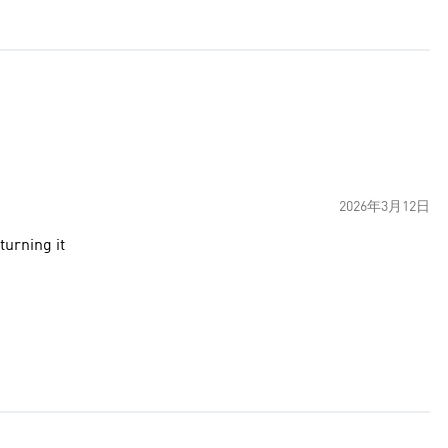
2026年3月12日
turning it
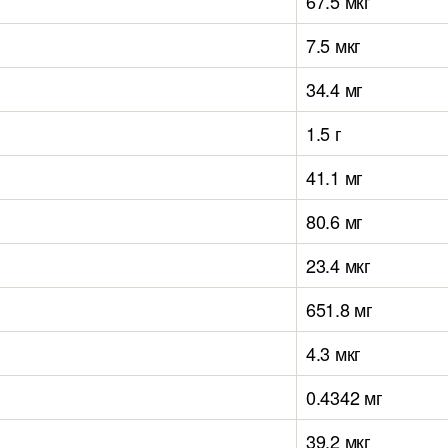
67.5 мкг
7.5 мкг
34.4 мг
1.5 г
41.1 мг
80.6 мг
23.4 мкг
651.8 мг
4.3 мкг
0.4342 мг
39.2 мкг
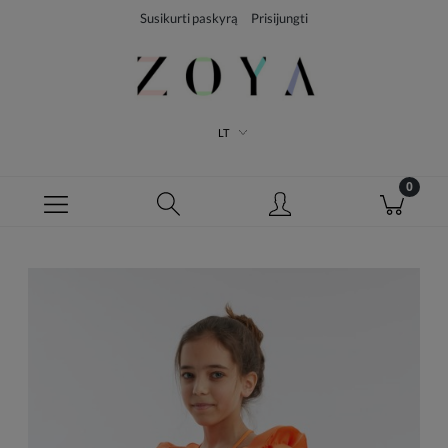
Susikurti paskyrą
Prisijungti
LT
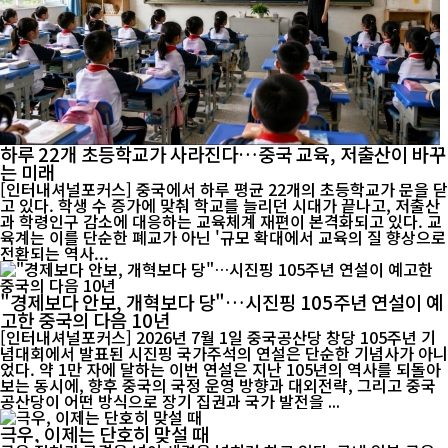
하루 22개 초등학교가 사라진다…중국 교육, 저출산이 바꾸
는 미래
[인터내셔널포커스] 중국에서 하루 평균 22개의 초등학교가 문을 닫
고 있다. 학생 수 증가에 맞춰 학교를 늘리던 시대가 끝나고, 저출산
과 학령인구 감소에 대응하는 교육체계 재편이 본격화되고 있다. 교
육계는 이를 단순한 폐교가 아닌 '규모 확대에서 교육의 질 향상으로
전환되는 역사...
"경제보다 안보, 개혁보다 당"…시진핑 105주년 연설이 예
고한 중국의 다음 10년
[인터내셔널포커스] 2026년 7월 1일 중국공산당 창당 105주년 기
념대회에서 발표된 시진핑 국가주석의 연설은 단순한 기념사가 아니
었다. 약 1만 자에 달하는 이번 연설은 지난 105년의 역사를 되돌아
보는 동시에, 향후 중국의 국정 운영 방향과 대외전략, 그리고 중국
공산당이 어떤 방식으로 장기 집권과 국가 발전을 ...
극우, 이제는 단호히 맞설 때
----------------------------------------
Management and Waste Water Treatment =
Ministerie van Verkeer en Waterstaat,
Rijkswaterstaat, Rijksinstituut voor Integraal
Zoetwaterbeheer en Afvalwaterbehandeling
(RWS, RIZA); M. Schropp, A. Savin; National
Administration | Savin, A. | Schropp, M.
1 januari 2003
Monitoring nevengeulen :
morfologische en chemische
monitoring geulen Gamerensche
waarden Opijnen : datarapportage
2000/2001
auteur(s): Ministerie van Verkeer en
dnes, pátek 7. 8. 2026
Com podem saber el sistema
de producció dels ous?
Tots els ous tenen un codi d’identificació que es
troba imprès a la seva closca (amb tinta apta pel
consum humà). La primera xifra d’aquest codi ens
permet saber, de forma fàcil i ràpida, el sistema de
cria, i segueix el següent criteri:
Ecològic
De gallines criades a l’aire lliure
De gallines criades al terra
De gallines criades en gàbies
----------------------------------------
__TASK PROMPT__
Within the material above, find every line containing the word "codi" and copy it.

__OUTPUT FOR THIS TASK__
Tots els ous tenen un codi d’identificació que es
consum humà). La primera xifra d’aquest codi ens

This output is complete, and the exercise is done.